Trois voyous ont attaqué une jeune fille sans défense en tentant de la voler. Ils étaient convaincus de n’avoir devant eux qu’une victime effrayée et impuissante. Pourtant, ils ne pouvaient pas imaginer ce qui allait se produire une minute plus tard. Une fille sans défense ? C’est ainsi qu’ils la voyaient.
Le matin au parc était calme et doux. Veronica venait de terminer sa course, s’était arrêtée dans une allée latérale et essayait de reprendre son souffle. L’entraînement avait été exigeant, mais satisfaisant.
Ses cheveux étaient attachés en queue-de-cheval haute, elle portait une fine chaîne en or autour du cou et une montre sportive au poignet. Elle aimait ces rares week-ends où elle pouvait simplement être seule, sans escorte ni bruit inutile.
L’allée était presque vide. L’air humide après la pluie nocturne sentait les feuilles mouillées et la terre fraîche. Veronica s’apprêtait à se diriger vers la sortie lorsqu’elle entendit soudain derrière elle le rugissement de moteurs.
Trois motos apparurent au détour du chemin et s’arrêtèrent juste devant elle. Trois hommes robustes en descendirent, vêtus de tenues de sport, avec des tatouages visibles et des sourires arrogants.

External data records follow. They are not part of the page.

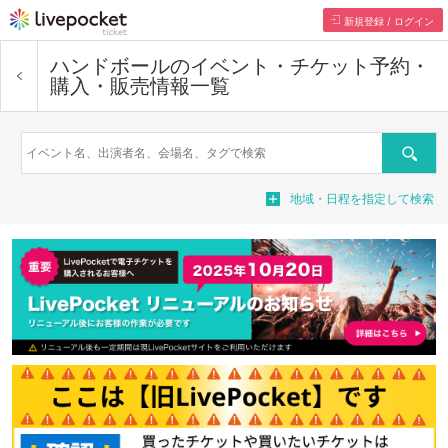
新規登録 / ログイン
ハンドボール
のイベント・チケット予約・
購入・販売情報一覧
検索
地域・日程を指定して検索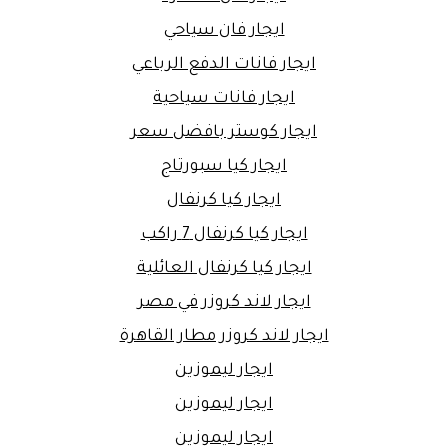
ايجار فان سياحي
ايجار فانات الدفع الرباعي
ايجار فانات سياحية
ايجار كوستر بافضل سعر
ايجار كيا سبورتاج
ايجار كيا كرنفال
ايجار كيا كرنفال 7 راكب
ايجار كيا كرنفال العائلية
ايجار لاند كروزر في مصر
ايجار لاند كروزر مطار القاهرة
ايجار ليموزين
ايجار ليموزين
ايجار ليموزين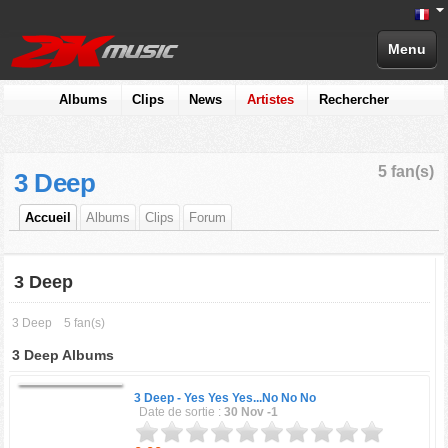
Menu
Albums
Clips
News
Artistes
Rechercher
5 fan(s)
3 Deep
Accueil
Albums
Clips
Forum
3 Deep
3 Deep
5 fan(s)
3 Deep Albums
3 Deep -
Yes Yes Yes...No No No
Date de sortie :
30 Nov -1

Leur chef fit un pas en avant et la détailla de la tête aux pieds.
— Tiens donc, jolie, tu te promènes toute seule ?
— Ce téléphone a l’air cher. Donne-le, avant qu’il ne s’abîme.

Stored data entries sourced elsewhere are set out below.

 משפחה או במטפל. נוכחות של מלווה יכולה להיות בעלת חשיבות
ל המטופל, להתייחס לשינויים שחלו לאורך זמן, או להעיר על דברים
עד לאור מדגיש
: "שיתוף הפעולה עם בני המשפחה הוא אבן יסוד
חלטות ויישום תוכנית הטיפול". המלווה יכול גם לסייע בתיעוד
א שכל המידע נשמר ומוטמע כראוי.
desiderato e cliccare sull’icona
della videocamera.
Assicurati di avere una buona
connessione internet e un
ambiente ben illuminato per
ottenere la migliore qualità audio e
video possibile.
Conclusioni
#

Veronica resta silencieuse. Son visage demeurait calme, mais une tension se lisait dans ses yeux. Un autre homme commença à tourner autour d’elle.
— Regardez-la, élégante. Belle montre. Et cette chaîne qui brille… On dirait qu’on a de quoi prendre.
— Ne t’inquiète pas, tout se passera bien si tu coopères — ajouta le troisième en riant doucement.
Ils se placèrent trop près d’elle, lui bloquant toute issue.
— Tu sais que personne ne viendra t’aider ici — dit le chef d’un ton plus froid. — Donne tout tranquillement et tu pourras partir sans problème.
— Et si je refuse ? — demanda Veronica calmement, s’efforçant de garder une voix stable.
Les hommes échangèrent des regards.
— Alors ça deviendra désagréable — répondit l’un d’eux. — Nous n’aimons pas qu’on discute avec nous.

Ils riaient en commentant son téléphone, ses chaussures de sport et ses bijoux. L’un d’eux tendit la main vers son épaule, comme pour vérifier si elle reculerait.
Ils ne voyaient en elle qu’une femme seule et sans défense après son entraînement matinal.
Ils n’avaient cependant aucune idée de ce qui allait se produire dans un instant.
Le chef fit un pas de plus et se pencha vers elle.
— Alors ? Tu nous donnes ça gentiment ou on doit te l’expliquer autrement ?
Veronica le regarda droit dans les yeux. Sans crier. Sans panique. Juste un regard froid et concentré.
— Tu penses vraiment que c’est une bonne idée ? — demanda-t-elle calmement.
Les hommes éclatèrent de rire.
— Vous avez entendu ? Elle essaie de nous faire peur.
— Tu sais au moins à qui tu parles ?
— Il n’y a personne ici. Juste toi et nous.
Soudain, Veronica esquissa un léger sourire.
— Justement. Vous et moi.
L’un d’eux se raidit brusquement.
— Pourquoi tu souris ?
— Parce que vous n’avez aucune idée de ce dans quoi vous venez de vous embarquer — répondit-elle tranquillement.
Le chef s’approcha davantage, visiblement irrité.
— Ça suffit, les jeux. Le téléphone et la chaîne. Tout de suite.
Au même moment, derrière le virage de l’allée, entre les ombres des arbres, deux hommes à la carrure impressionnante apparurent lentement. C’étaient ses gardes du corps. Grands, vêtus de noir, aux visages froids et impassibles. Ils avançaient calmement, sans hâte, mais leurs pas inspiraient force et assurance absolue.
Les agresseurs n’avaient pas la moindre idée qu’ils venaient de tenter de voler la fille de l’un des hommes les plus riches du pays.
Ils se retournèrent brusquement.
— Qui sont-ils ?
L’un des gardes du corps s’approcha et demanda brièvement :
— Il y a un problème ?
Veronica ne se retourna même pas.
— Plus maintenant — répondit-elle calmement.
Les sourires arrogants disparurent des visages des agresseurs, remplacés par la tension et la prise de conscience croissante que la situation venait de leur échapper.